Chapter Nine
The picnic at the ruins was everything Cecilia had dreaded.
Lady Marchmont had arranged the expedition with her usual precision: carriages for those who preferred comfort, horses for those who did not, and an army of servants to convey tables, chairs, and hampers laden with delicacies. The ruins themselves were picturesque—a crumbling medieval chapel beneath ancient oaks, its ivy-clad walls open to the October sky.
It was beautiful. It was romantic. It was designed, in every particular, to facilitate attachment under the benevolent supervision of elders.
Cecilia was not there to form attachments. She was there to carry Georgiana’s extra shawl, to fetch what was required, to be useful without being noticed.
To be invisible.
She had come with the servants, riding in one of the supply wagons rather than the elegant carriages reserved for guests. She had helped prepare the site—spreading cloths on fallen stones, setting out plates and glasses—had done her duty, as she always did, and then withdrawn to the margins to await Georgiana’s inevitable demands.
The guests arrived in a flutter of parasols and bright exclamations, scattering through the ruins like exotic birds. Lady Marchmont guided their movements with practised ease—ensuring that the proper young ladies found themselves near the proper young gentlemen, that chaperones maintained clear sightlines, that every arrangement promised maximum romantic advantage.
Georgiana was placed beside the Duke of Ashworth.

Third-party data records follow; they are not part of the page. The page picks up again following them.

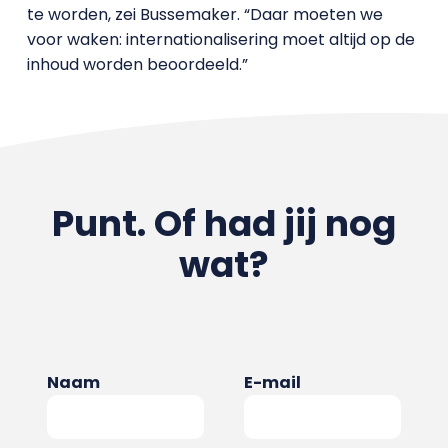
te worden, zei Bussemaker. “Daar moeten we
voor waken: internationalisering moet altijd op de
inhoud worden beoordeeld.”
Punt. Of had jij nog
wat?
Naam
E-mail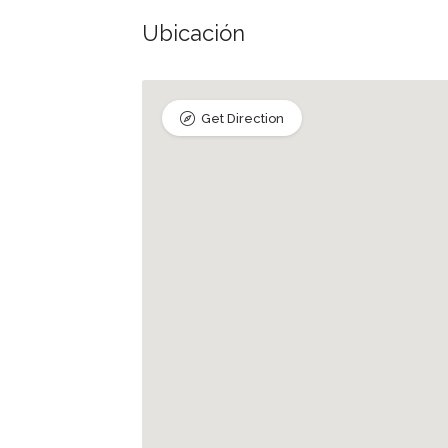
Ubicación
Get Direction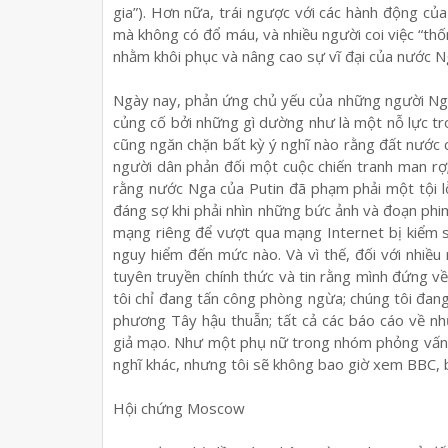
gia”). Hơn nữa, trái ngược với các hành động củ
mà không có đổ máu, và nhiều người coi việc “thố
nhằm khôi phục và nâng cao sự vĩ đại của nước N
Ngày nay, phản ứng chủ yếu của những người Nga
củng cố bởi những gì dường như là một nỗ lực tr
cũng ngăn chặn bất kỳ ý nghĩ nào rằng đất nước c
người dân phản đối một cuộc chiến tranh man rợ
rằng nước Nga của Putin đã phạm phải một tội lỗ
đáng sợ khi phải nhìn những bức ảnh và đoạn phi
mạng riêng để vượt qua mạng Internet bị kiểm s
nguy hiểm đến mức nào. Và vì thế, đối với nhiề
tuyên truyền chính thức và tin rằng mình đứng về 
tôi chỉ đang tấn công phòng ngừa; chúng tôi đan
phương Tây hậu thuẫn; tất cả các báo cáo về n
giả mạo. Như một phụ nữ trong nhóm phỏng vấn c
nghĩ khác, nhưng tôi sẽ không bao giờ xem BBC, bởi
Hội chứng Moscow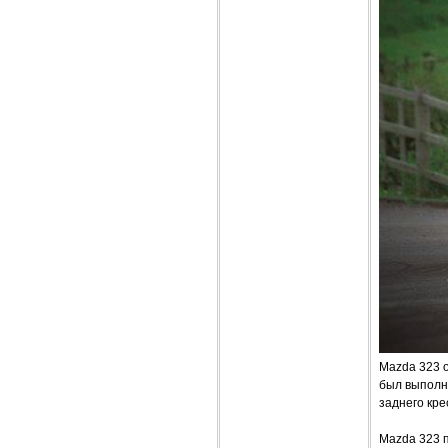
Mazda 323 
был выполн
заднего кр
Mazda 323 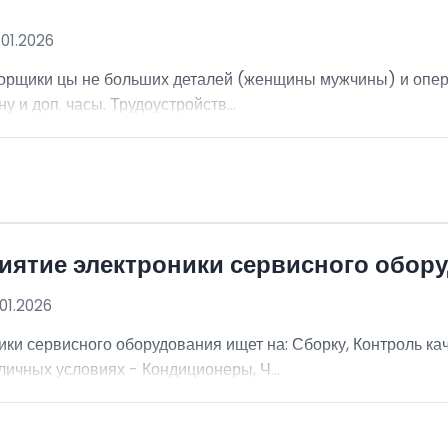
.01.2026
борщики цы не больших деталей (женщины мужчины) и опер
ну и доп. часы. Трудоустройств...
иятие электроники сервисного обор
01.2026
ки сервисного оборудования ищет на: Сборку, Контроль ка
ичных условиях - Кондиционеры, Ч...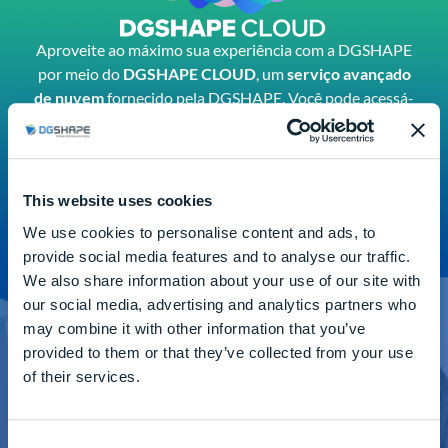
Aproveite ao máximo sua experiência com a DGSHAPE
por meio do
DGSHAPE CLOUD
, um
serviço avançado
de nuvem
fornecido pela DGSHAPE.
Você pode acessá-
lo por meio de sua
conta DGSHAPE
ele concede a você
acesso a
Insights
uma ferramenta para
controlar
remotamente seus
dispositivos de fresagem
CAD/CAM
e
dar suporte aos
seus negócios.
This website uses cookies
DETALHES DO SERVIÇO
We use cookies to personalise content and ads, to
provide social media features and to analyse our traffic.
We also share information about your use of our site with
our social media, advertising and analytics partners who
may combine it with other information that you’ve
provided to them or that they’ve collected from your use
of their services.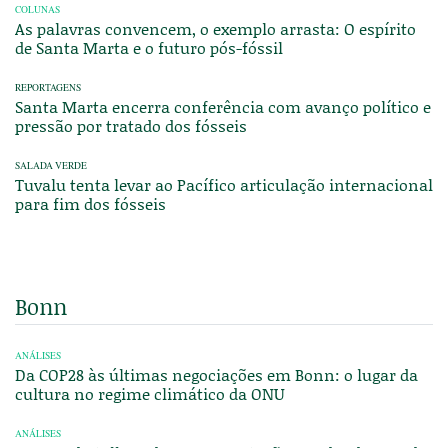
COLUNAS
As palavras convencem, o exemplo arrasta: O espírito
de Santa Marta e o futuro pós-fóssil
REPORTAGENS
Santa Marta encerra conferência com avanço político e
pressão por tratado dos fósseis
SALADA VERDE
Tuvalu tenta levar ao Pacífico articulação internacional
para fim dos fósseis
Bonn
ANÁLISES
Da COP28 às últimas negociações em Bonn: o lugar da
cultura no regime climático da ONU
ANÁLISES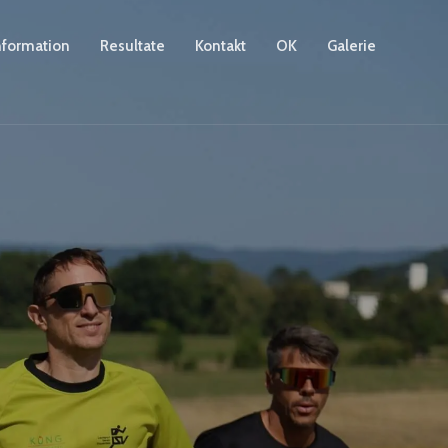
nformation
Resultate
Kontakt
OK
Galerie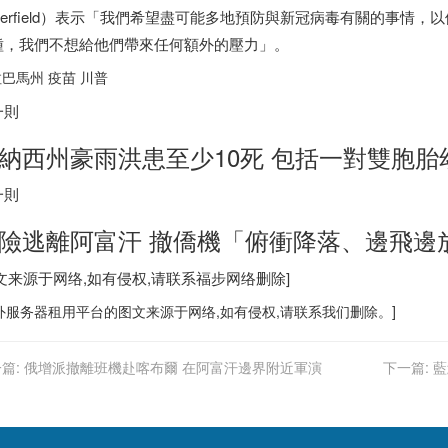
atterfield）表示「我們希望盡可能多地預防與新冠病毒有關的事
種，我們不想給他們帶來任何額外的壓力」。
巴馬州 疫苗 川普
一則
納西州豪雨洪患至少10死 包括一對雙胞胎
一則
險逃離阿富汗 撤僑機「俯衝降落、邊飛邊
图文来源于网络,如有侵权,请联系
福步
网络删除]
外服务器
租用平台的图文来源于网络,如有侵权,请联系我们删除。]
篇:
俄增派撤離班機赴喀布爾 在阿富汗邊界附近軍演
下一篇:
藍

Of course she was. Despite the mortification of the previous day—or perhaps because of it—Lady Ashwood had intensifiedher efforts. Arriving from Bath some days earlier, her sister apparently recovered, she had assumed command of the campaign with military efficiency.
From her position near a broken wall, the spare shawl draped over her arm, Cecilia watched Georgiana settle upon a blanket at Sebastian’s side—laughing at some remark, her golden curls bright in the autumn light, her blue eyes alight with calculated charm.
And Sebastian…
Sebastian was performing. Even at a distance, Cecilia could read the careful neutrality of his expression, the measured answers, the rigid courtesy of a man enduring a trial with determined grace.
He did not look toward her.
It was what they had agreed—or rather, what they had painfully acknowledged must be done after yesterday’s disaster. He would play his part; she would play hers. They would not acknowledge one another. They would give no further cause for speculation. They would behave as though nothing had changed.
Everything had changed.
Cecilia turned away and sought a small recess of the ruin—a narrow alcove that had once been a side chapel—and allowed herself a moment’s privacy.
This was her life. This would always be her life. Standing at the edges of gatherings, watching others live the existence she had once been taught to expect, carrying shawls and lemonade and gratitude for the privilege of being unnoticed.
She had believed she had made peace with it. Had learned that wanting more was futile—that hope was a luxury she could not afford. And then Sebastian had looked at her in that library and saidI find you interesting—and five years of careful resignation had collapsed at a touch.
Now she wanted again. Wanted to be seen. To be known. Wanted—
Him. You want him. Say it.
She wanted him. There. The truth she had been dancing around for days, spoken in the privacy of her own mind where no one else could hear.
She wanted him—Sebastian Harcourt, Duke of Ashworth. Wanted his conversation, his attention, his rare, unexpected smiles. Wanted his hands upon her face once more, wanted to lean into his touch and not draw back. Wanted things she had no right to want, with a man she had no right to desire.
And she could not have him. Could never have him. The gulf between their worlds was unbridgeable, and wanting did not narrow it.
Wanting has never changed anything for me.
“Cecilia.”
She turned, her heart leaping—and found not Sebastian, but Georgiana.
Her cousin stood at the entrance to the alcove, her expression unreadable. She had left her blanket, left the Duke, left her mother’s careful designs.
She had come looking for Cecilia instead.
“You are wanted,” Georgiana said, her tone flat. “Mama desires more lemonade from the wagons. What was brought proves insufficient.”